**What the exercise asks:**
Retype the whole listing below exactly, keeping every picture out of it.

Records for this task: Begin

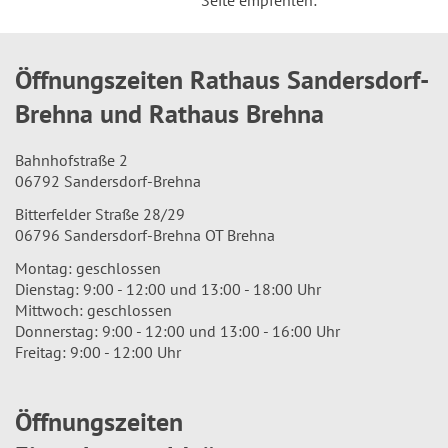
Seite empfehlen:
Öffnungszeiten Rathaus Sandersdorf-
Brehna und Rathaus Brehna
Bahnhofstraße 2
06792 Sandersdorf-Brehna
Bitterfelder Straße 28/29
06796 Sandersdorf-Brehna OT Brehna
Montag: geschlossen
Dienstag: 9:00 - 12:00 und 13:00 - 18:00 Uhr
Mittwoch: geschlossen
Donnerstag: 9:00 - 12:00 und 13:00 - 16:00 Uhr
Freitag: 9:00 - 12:00 Uhr
Öffnungszeiten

Records for this task: End

**Your solution:**
Seite empfehlen:
Öffnungszeiten Rathaus Sandersdorf-
Brehna und Rathaus Brehna
Bahnhofstraße 2
06792 Sandersdorf-Brehna
Bitterfelder Straße 28/29
06796 Sandersdorf-Brehna OT Brehna
Montag: geschlossen
Dienstag: 9:00 - 12:00 und 13:00 - 18:00 Uhr
Mittwoch: geschlossen
Donnerstag: 9:00 - 12:00 und 13:00 - 16:00 Uhr
Freitag: 9:00 - 12:00 Uhr
Öffnungszeiten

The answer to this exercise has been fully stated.